##### Recorded data #####

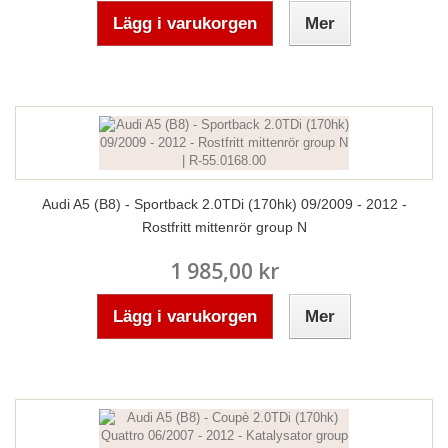
Lägg i varukorgen
Mer
Audi A5 (B8) - Sportback 2.0TDi (170hk) 09/2009 - 2012 -
Rostfritt mittenrör group N
1 985,00 kr
Lägg i varukorgen
Mer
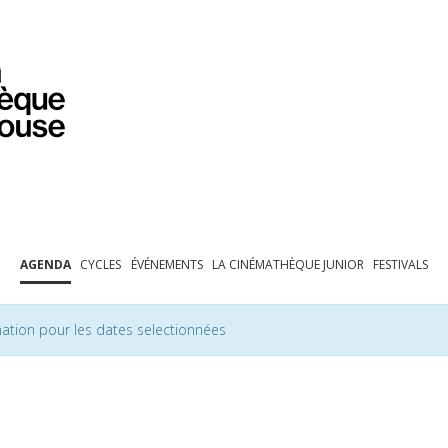
PROGRAMMATION
EXPOSITIONS
COLLECTIONS
COLLECTIONS EN LIGNE
BIBLIOTHÈQUE
ÉDUCATION
ESPACE PRO
AGENDA
CYCLES
ÉVÉNEMENTS
LA CINÉMATHÈQUE JUNIOR
FESTIVALS
ation pour les dates selectionnées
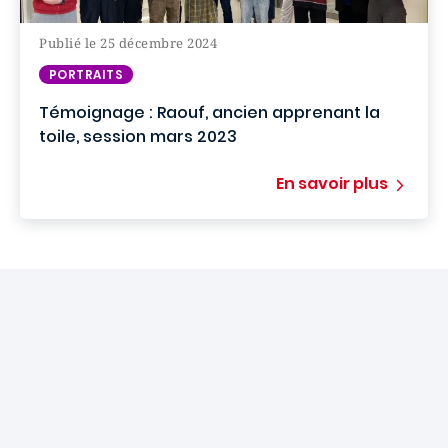
Publié le 25 décembre 2024
PORTRAITS
Témoignage : Raouf, ancien apprenant la
toile, session mars 2023
En savoir plus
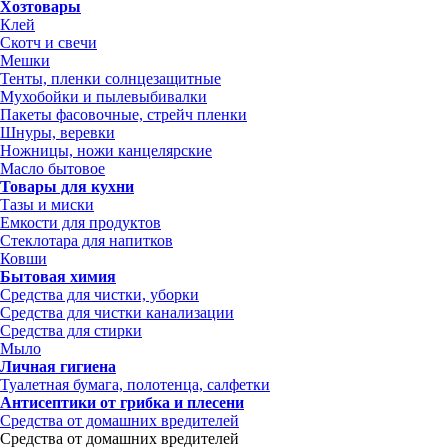
Хозтовары
Клей
Скотч и свечи
Мешки
Тенты, пленки солнцезащитные
Мухобойки и пылевыбивалки
Пакеты фасовочные, стрейч пленки
Шнуры, веревки
Ножницы, ножи канцелярские
Масло бытовое
Товары для кухни
Тазы и миски
Емкости для продуктов
Стеклотара для напитков
Ковши
Бытовая химия
Средства для чистки, уборки
Средства для чистки канализации
Средства для стирки
Мыло
Личная гигиена
Туалетная бумага, полотенца, салфетки
Антисептики от грибка и плесени
Средства от домашних вредителей
Средства от домашних вредителей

#####

Problem requirements -> Beginning with the first line of the records and ending with the line that contains "ation pour les dates selectionnées", reproduce every line exactly, omitting pictures and adding nothing.

Answer area ->
Lägg i varukorgen
Mer
Audi A5 (B8) - Sportback 2.0TDi (170hk) 09/2009 - 2012 -
Rostfritt mittenrör group N
1 985,00 kr
Lägg i varukorgen
Mer
PROGRAMMATION
EXPOSITIONS
COLLECTIONS
COLLECTIONS EN LIGNE
BIBLIOTHÈQUE
ÉDUCATION
ESPACE PRO
AGENDA
CYCLES
ÉVÉNEMENTS
LA CINÉMATHÈQUE JUNIOR
FESTIVALS
ation pour les dates selectionnées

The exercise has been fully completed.